Where were you when you heard Pius Adesanmi was on that flight?- Toni Kan

For many decades in America, people used to ask each other: “Where were you when you heard JFK was shot?”

As Nigerian writers and creatives many of us will, many years from now, ask ourselves: “Bros, where you dey when you hear say Pius Adesanmi dey dat plane?”

I remember where I was. I was at the poet, Dami Ajayi’s apartment. It was his birthday and I had just stepped in when the artist, Victor Ehikhamenor sent me a WhatsApp message.

“O boy, you hear anything about Pius?”

I sent back a reply saying no.

“Abeg check twitter,” came his reply.

I did and the afternoon turned into a blur.

Pius Adesanmi was my friend. He was the sort of friend whom you didn’t see for 10 years then when you did, it felt like it was just 10 days because he would scream out your name or call you “Ogbonge man” then enfold you in a bear hug as he burst into his trademark body quaking laughter.

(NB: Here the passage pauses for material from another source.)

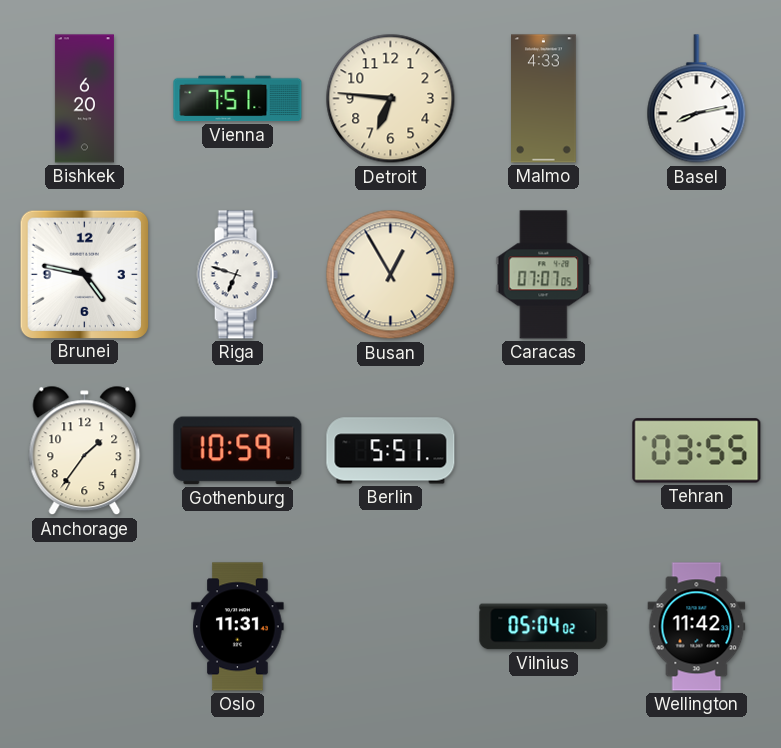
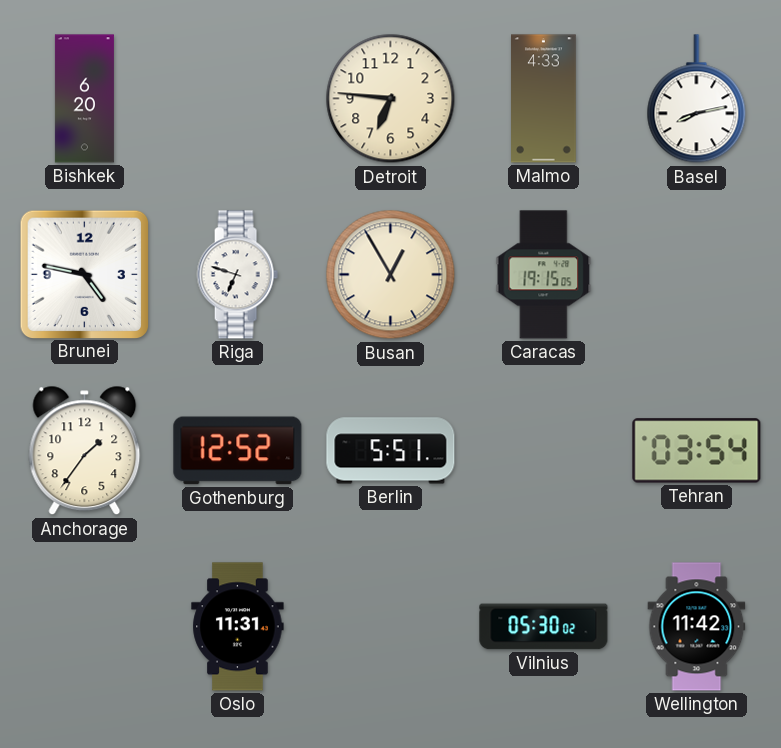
Vienna: 7:51 -> none
Caracas: 07:07 -> 19:15
Gothenburg: 10:59 -> 12:52
Tehran: 03:55 -> 03:54
Vilnius: 05:04 -> 05:30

But to me he was a foolish boy who somehow managed to capture our collective imagination with his prodigious intellect. Pius Adesanmi was a bonafide multi hyphenate – Poet/Prose Stylist/Academic/Public Intellectual.

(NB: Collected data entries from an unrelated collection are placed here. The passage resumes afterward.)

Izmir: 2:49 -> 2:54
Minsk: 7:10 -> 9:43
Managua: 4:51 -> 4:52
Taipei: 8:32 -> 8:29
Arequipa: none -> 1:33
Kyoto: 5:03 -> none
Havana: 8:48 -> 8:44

It is one year now since the boy who was born on 27 February 1972 in Isanlu in Yagba East Local Government area of Kogi State, passed in a blaze of glory aboard the ill-fated Ethiopia Airlines Boeing 737 MAX 8 March 10, 2019 in Addis Ababa.

There was an outpouring of grief across continents as writers and academics, politicians and pundit mourned the brilliant mind that was Pius Adesanmi. The eulogies flowed thick and fast and to borrow a former banker, many wished that they would die and be mourned so publicly.

I met Pius Adesanmi in 1997 or 98. I believe it was in Surulere even though memory is now a trickster. We were gathered for our monthly Association of Nigerian Authors meeting where we came together, one Saturday every month to read poems, share stories and talk shop.

Then meeting done, we inevitably gravitated to a watering hole. Many times, Nduka Otiono or Maik Nwosu would offer to host us at their homes.

We were almost done that day when someone screamed – Payo and then a hubbub erupted as shouts of Payo rent the air.

Payo was dressed in a shirt, maybe cream or something. It was long sleeved but folded. Payo wore slightly faded blue jeans. Payo was carrying a ruck sack and Payo had on dusty shoes that told us he had come all the way from Ibadan, where he was an IFPRA fellow or something.

Payo had not come alone. In tow was the tomboyish young poet, Lola Shoneyin. Together they had journeyed from Ibadan intent on sharing our literary communion and our beer.

But I already knew Payo even though we had never met in the flesh. I knew him just like many did, from his writing and this was how it happened.

Nduka Otiono and Harry Garuba (who incidentally passed almost one year after Pius on February 28, 2020) had started the Post Express Literary Series (PELS) at the defunct Post Express Newspaper. Pius and I quickly emerged as their most regular contributors. He was in Ibadan and I was in Lagos. He had bagged a Master’s degree from the University of Ibadan but had graduated with a First Class earlier on from the University of Ilorin. The story was that he was so brilliant that when he went back to Ilorin for his youth corps, he was assigned final year projects to supervise.

We were both young and in love with literary theory. We spoke the language of Foucault and Derrida, Barthes and Helene Cixous. We were at home with post modernism, post structuralism, magical realism and all the other isms. PELS offered us a platform to theorize about Nigerian literature.

That was where we met and it was a peripatetic friendship made more so by Pius migration to Canada where he lived and worked until his passing.

It is one year since Pius Adesanmi passed in that plane crash outside Addis Ababa but the fresh remains fresh and the writer Chika Unigwe summarized the meaning and effect of Pius’ life and passing in a March 10, 2020 tweet.